Is there anything special we need to do in SCDF Kubernetes to enable the global Spring Integration errorChannel?
What am I missing here?
Update with solution from the comments:
After reviewing your configuration I am now pretty sure I know what
the issue is. You have a multi-binder configuration scenario. Even if
you only deal with a single binder instance the existence of
spring.cloud.stream.binders.... is what's going to make framework
treat it as multi-binder. Basically this a bug -
github.com/spring-cloud/spring-cloud-stream/issues/1384. As you can
see it was fixed but you need to upgrade to Elmhurst.SR2 or grab the
latest snapshot (we're in RC2 and 2.1.0.RELEASE is in few weeks
anyway) – Oleg Zhurakousky
This was indeed the problem with our setup. Instead of upgrading, we just eliminated our multi-binder usage for now and the issue was resolved.

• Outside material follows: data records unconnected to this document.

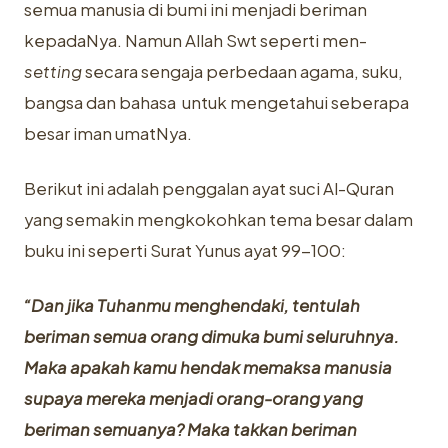
semua manusia di bumi ini menjadi beriman
kepadaNya. Namun Allah Swt seperti men-
setting
secara sengaja perbedaan agama, suku,
bangsa dan bahasa untuk mengetahui seberapa
besar iman umatNya.
Berikut ini adalah penggalan ayat suci Al-Quran
yang semakin mengkokohkan tema besar dalam
buku ini seperti Surat Yunus ayat 99-100:
“Dan jika Tuhanmu menghendaki, tentulah
beriman semua orang dimuka bumi seluruhnya.
Maka apakah kamu hendak memaksa manusia
supaya mereka menjadi orang-orang yang
beriman semuanya? Maka takkan beriman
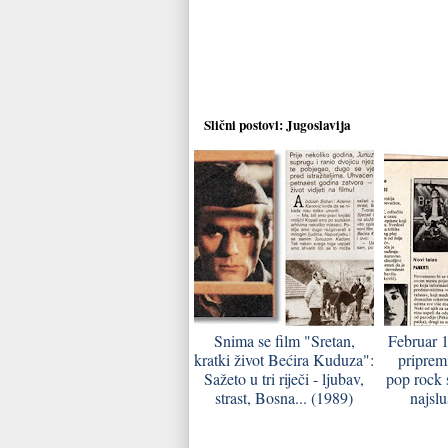
Slični postovi:
Jugoslavija
Snima se film "Sretan,
Februar 
kratki život Bećira Kuduza":
priprem
Sažeto u tri riječi - ljubav,
pop rock s
strast, Bosna... (1989)
najsl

Update with solution from the comments:
After reviewing your configuration I am now pretty sure I know what
the issue is. You have a multi-binder configuration scenario. Even if
you only deal with a single binder instance the existence of
spring.cloud.stream.binders.... is what's going to make framework
treat it as multi-binder. Basically this a bug -
github.com/spring-cloud/spring-cloud-stream/issues/1384. As you can
see it was fixed but you need to upgrade to Elmhurst.SR2 or grab the
latest snapshot (we're in RC2 and 2.1.0.RELEASE is in few weeks
anyway) – Oleg Zhurakousky
This was indeed the problem with our setup. Instead of upgrading, we just eliminated our multi-binder usage for now and the issue was resolved.